----- Data to use

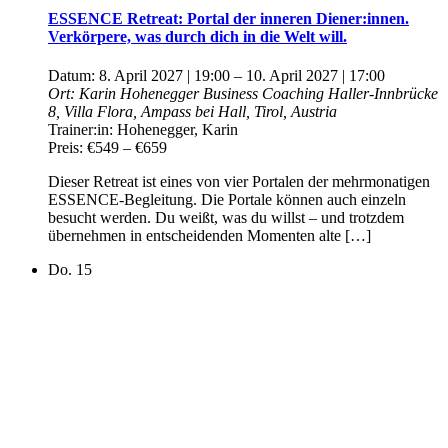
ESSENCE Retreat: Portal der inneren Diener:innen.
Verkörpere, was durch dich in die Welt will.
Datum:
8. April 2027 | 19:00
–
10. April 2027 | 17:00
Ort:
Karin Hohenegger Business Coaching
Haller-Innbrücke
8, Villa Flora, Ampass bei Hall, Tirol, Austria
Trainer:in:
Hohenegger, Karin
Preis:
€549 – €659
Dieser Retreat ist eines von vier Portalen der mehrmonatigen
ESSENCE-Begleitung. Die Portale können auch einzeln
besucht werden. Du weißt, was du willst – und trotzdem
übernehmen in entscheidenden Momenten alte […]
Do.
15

----------
----- Data to use

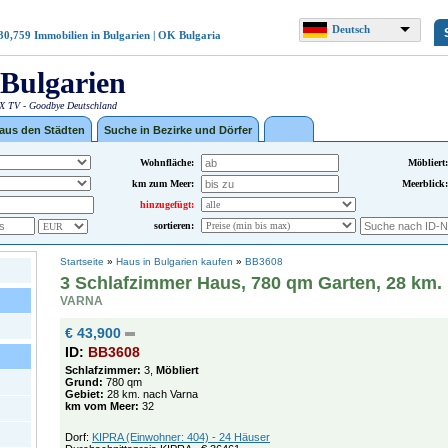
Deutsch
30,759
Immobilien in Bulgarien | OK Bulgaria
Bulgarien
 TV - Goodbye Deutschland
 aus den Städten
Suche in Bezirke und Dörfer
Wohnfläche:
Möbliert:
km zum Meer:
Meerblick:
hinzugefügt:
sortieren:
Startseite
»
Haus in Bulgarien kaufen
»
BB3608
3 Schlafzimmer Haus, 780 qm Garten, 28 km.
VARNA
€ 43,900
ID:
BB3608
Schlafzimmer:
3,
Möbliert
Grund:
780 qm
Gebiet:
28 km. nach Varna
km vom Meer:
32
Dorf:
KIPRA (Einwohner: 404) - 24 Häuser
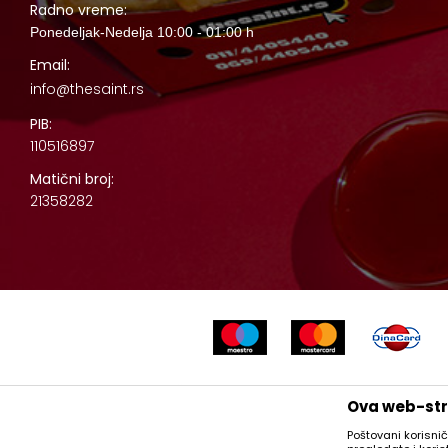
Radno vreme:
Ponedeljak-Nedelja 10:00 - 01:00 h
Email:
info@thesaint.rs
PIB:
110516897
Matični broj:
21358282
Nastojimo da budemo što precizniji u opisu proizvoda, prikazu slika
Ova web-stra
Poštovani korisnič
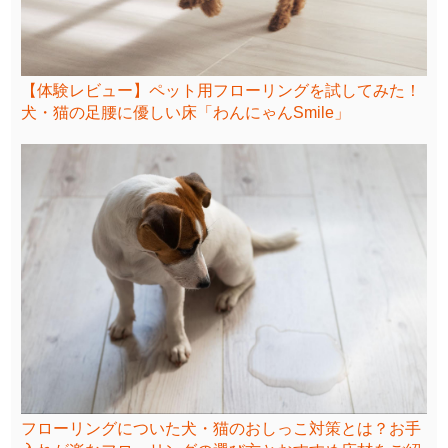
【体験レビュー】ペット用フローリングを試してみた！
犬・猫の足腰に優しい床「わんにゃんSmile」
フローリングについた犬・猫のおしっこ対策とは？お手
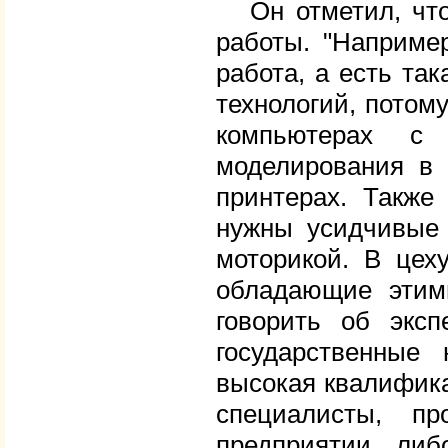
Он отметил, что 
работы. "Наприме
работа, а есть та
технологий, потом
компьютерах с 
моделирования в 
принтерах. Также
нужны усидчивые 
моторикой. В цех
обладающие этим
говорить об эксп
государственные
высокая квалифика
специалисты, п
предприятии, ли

----------
----- Data to use

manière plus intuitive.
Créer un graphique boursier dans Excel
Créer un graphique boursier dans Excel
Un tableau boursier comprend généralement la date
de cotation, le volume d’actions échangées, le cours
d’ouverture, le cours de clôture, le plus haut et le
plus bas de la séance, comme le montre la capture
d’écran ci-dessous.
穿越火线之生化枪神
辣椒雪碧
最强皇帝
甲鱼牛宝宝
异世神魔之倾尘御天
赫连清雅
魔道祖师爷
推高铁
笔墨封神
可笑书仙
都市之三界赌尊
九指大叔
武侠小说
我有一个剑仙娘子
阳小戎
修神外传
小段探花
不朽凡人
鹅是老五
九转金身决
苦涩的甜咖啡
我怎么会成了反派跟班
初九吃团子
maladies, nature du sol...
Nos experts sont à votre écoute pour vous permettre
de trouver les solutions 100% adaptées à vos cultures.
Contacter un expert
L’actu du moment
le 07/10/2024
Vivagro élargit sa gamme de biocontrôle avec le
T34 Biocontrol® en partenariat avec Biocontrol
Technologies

----------

Because only one stretch of the records is wanted, please output the lines from the one holding "Ponedeljak-Nedelja 10:00 - 01:00 h" through the one holding "предприятии, ли" exactly, both included, and leave every picture out.

Ponedeljak-Nedelja 10:00 - 01:00 h
Email:
info@thesaint.rs
PIB:
110516897
Matični broj:
21358282
Nastojimo da budemo što precizniji u opisu proizvoda, prikazu slika
Ova web-stra
Poštovani korisnič
【体験レビュー】ペット用フローリングを試してみた！
犬・猫の足腰に優しい床「わんにゃんSmile」
フローリングについた犬・猫のおしっこ対策とは？お手
Он отметил, что 
работы. "Наприме
работа, а есть та
технологий, потом
компьютерах с 
моделирования в 
принтерах. Также
нужны усидчивые 
моторикой. В цех
обладающие этим
говорить об эксп
государственные
высокая квалифика
специалисты, п
предприятии, ли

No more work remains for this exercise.